Column Name Description
payout_time the timestamp that the payout was paid
decimal_odds the decimal odds for the given bet
house_edge the percentage taken by the house (value of 3 for 3% house edge)
game_type the game being played as a string e.g. 'coinflip', 'roulette' - doesn't have to be one of a fixed set but should be unique per game type
provider the operator's name - this is useful for mixed operator datasets

Several public repositories provide transaction data that can be loaded by the gamba library (see Public Repositories in the menu). The data module contains methods for loading some of these sets into the correct format, which are used in the respective replications. If you're loading in a similar data set, feel free to explore the source code of these methods to see how it's done, and modify them for your own needs!

#### prepare_labrie_data[source]

prepare_labrie_data(filename, savedir='labrie_individuals/', loud=False, year=2008)

Splits the original labrie data into CSV files for each individual's transactions and renames the columns to be compatable with the rest of the gamba library.

#### prepare_braverman_data[source]

prepare_braverman_data(filename, loud=False)

Splits the original Braverman and Shaffer data into CSV files for each indivdiual's transactions, and renames the columns to be compatable with the rest of the gamba library.

#### prepare_philander_data[source]

prepare_philander_data(filename, loud=False)

Loads in the analytic data set of high-risk internet gamblers and removes the UserID, Sereason, random, and clustering columns as described in Philander's 2014 study.

There's also an generate_bets method which returns a set of example transactions (entirely synthetic) to use as an example throughout the docs or to compare against your own data.

#### generate_bets[source]

generate_bets(n=200)

## Final Checks

It's good practice to check that your column names match those used by the gamba library, and make sure that no extra columns exist. The check_data method below can be given the dataframe, and it will raise an error if anything isn't as it should be;

#### check_data[source]

check_data(dataframe)

Make sure that your data is in the gamba standard format (has the right column names). This method will raise an exception if the format is incorrect, and will do nothing if it is correct.

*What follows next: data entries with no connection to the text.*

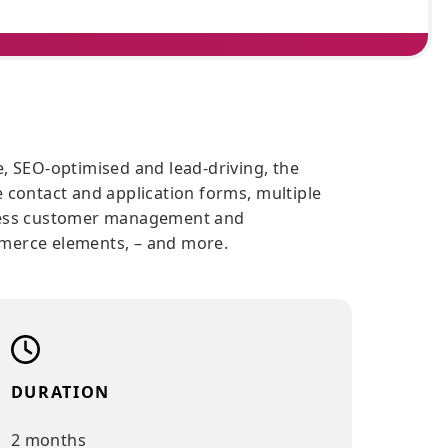
, responsive, SEO-optimised and lead-driving, the
tures native contact and application forms, multipl
tions, seamless customer management and
ools, E-commerce elements, – and more.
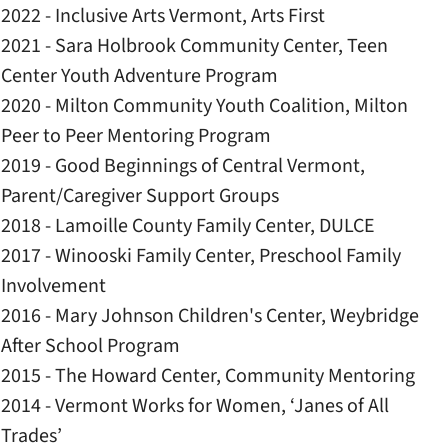
2022 - Inclusive Arts Vermont, Arts First
2021 - Sara Holbrook Community Center, Teen
Center Youth Adventure Program
2020 - Milton Community Youth Coalition, Milton
Peer to Peer Mentoring Program
2019 - Good Beginnings of Central Vermont,
Parent/Caregiver Support Groups
2018 - Lamoille County Family Center, DULCE
2017 - Winooski Family Center, Preschool Family
Involvement
2016 - Mary Johnson Children's Center, Weybridge
After School Program
2015 - The Howard Center, Community Mentoring
2014 - Vermont Works for Women, ‘Janes of All
Trades’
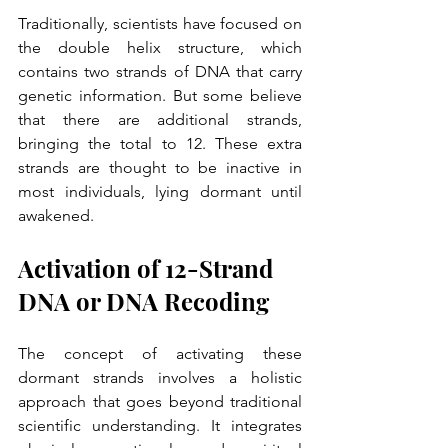
Traditionally, scientists have focused on 
the double helix structure, which 
contains two strands of DNA that carry 
genetic information. But some believe 
that there are additional strands, 
bringing the total to 12. These extra 
strands are thought to be inactive in 
most individuals, lying dormant until 
awakened.
Activation of 12-Strand 
DNA or DNA Recoding
The concept of activating these 
dormant strands involves a holistic 
approach that goes beyond traditional 
scientific understanding. It integrates 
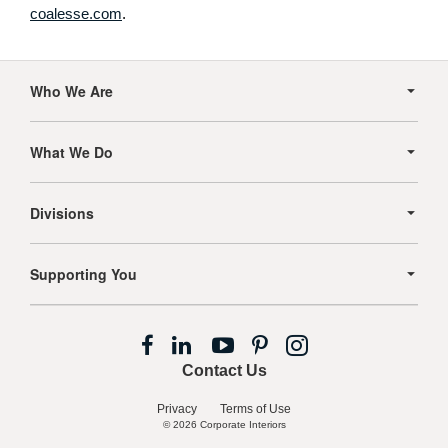
coalesse.com
.
Secondary
Navigation
Who We Are
What We Do
Divisions
Supporting You
Follow
Follow
Follow
Follow
Follow
us
us
us
us
us
Contact Us
on
on
on
on
on
Facebook
LinkedIn
YouTube
Pinterest
Instagram
Privacy
Terms of Use
© 2026
Corporate Interiors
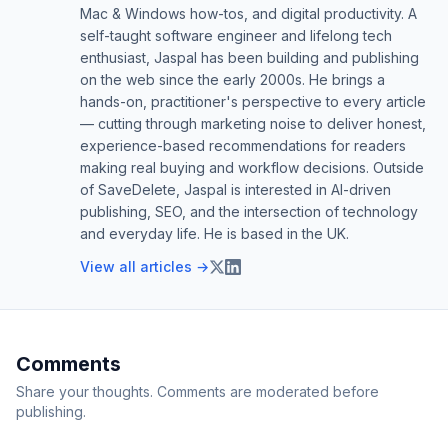
Mac & Windows how-tos, and digital productivity. A
self-taught software engineer and lifelong tech
enthusiast, Jaspal has been building and publishing
on the web since the early 2000s. He brings a
hands-on, practitioner's perspective to every article
— cutting through marketing noise to deliver honest,
experience-based recommendations for readers
making real buying and workflow decisions. Outside
of SaveDelete, Jaspal is interested in AI-driven
publishing, SEO, and the intersection of technology
and everyday life. He is based in the UK.
View all articles →
Comments
Share your thoughts. Comments are moderated before
publishing.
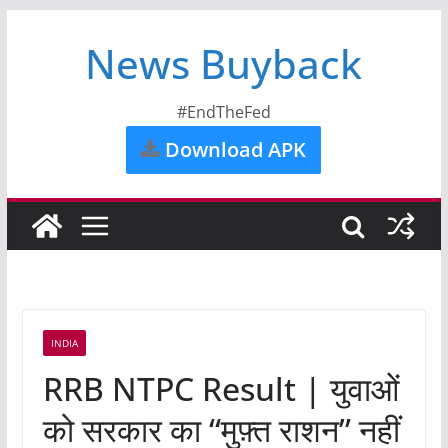
News Buyback
#EndTheFed
Download APK
INDIA
RRB NTPC Result | युवाओं
को सरकार का “मुफ़्त राशन” नहीं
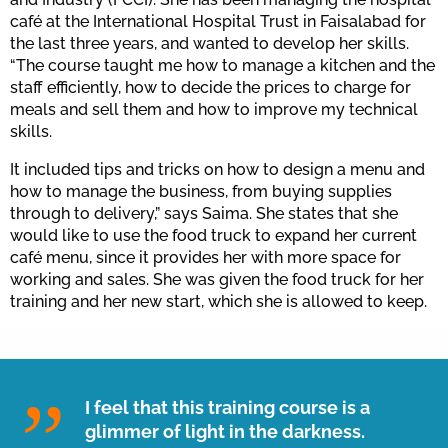
café at the International Hospital Trust in Faisalabad for
the last three years, and wanted to develop her skills.
“The course taught me how to manage a kitchen and the
staff efficiently, how to decide the prices to charge for
meals and sell them and how to improve my technical
skills.
It included tips and tricks on how to design a menu and
how to manage the business, from buying supplies
through to delivery,” says Saima. She states that she
would like to use the food truck to expand her current
café menu, since it provides her with more space for
working and sales. She was given the food truck for her
training and her new start, which she is allowed to keep.
I feel that this training course is a
glimmer of light in the darkness.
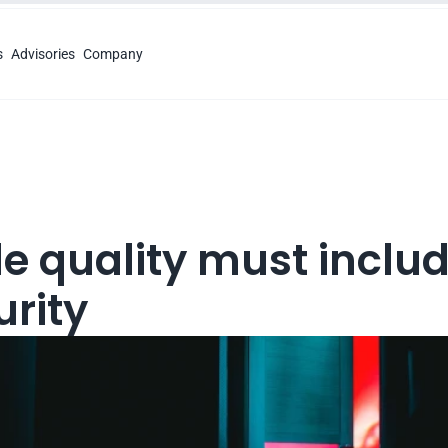
s
Advisories
Company
e quality must includ
urity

#### summarise_app[source]

summarise_app(player_bets, dapp=False)

Prints out some basic information about a gambling or gambling-like application given a collection of bets made through that application. Data displayed includes the number of users, the number of game types provided, the number of bets placed, the total value of the bets and the payouts, the time of the first bet, and the time of the last.

#### summarise_providers[source]

summarise_providers(player_bets, providers, game_types=['coinflip', 'onedice', 'twodice', 'roll'])

Create a table containing summary data for providers using a collection of player bets. Summary includes the number of unique users and games, the total value of bets and payouts, the starting and ending block numbers, and the time the starting and ending blocks occurred.

## Plotting

The data module contains some basic visualisation methods which can be applied before any behavioural measures are calculated. This is useful for showing the distributions of player bet sizes, times, payouts, and so on.

#### plot_player_career[source]

plot_player_career(player_df, savename=None)

Creates a candlestick-style plot of a players betting activity over the course of their career. This works best on regularly-spaced sequential data but can also provide insight into intra-session win/loss patterns.

#### plot_player_career_split[source]

plot_player_career_split(player_df)

Plot a player's betting and payout trajectory on a single plot, with green indicating payouts (top) and red indicating bets (bottom). A cumulative value line is also plotted between the two. Note that the player_df must include both bet_size and payout_size columns.

#### plot_provider_dates[source]

plot_provider_dates(player_bets, providers, provider_labels=None)

Visualises the start and end dates of bets from one or more providers on a stacked gantt style plot.

#### plot_provider_bets[source]

plot_provider_bets(player_bets, providers, provider_labels=None)

Visualises the cumulative number of bets from one or more providers.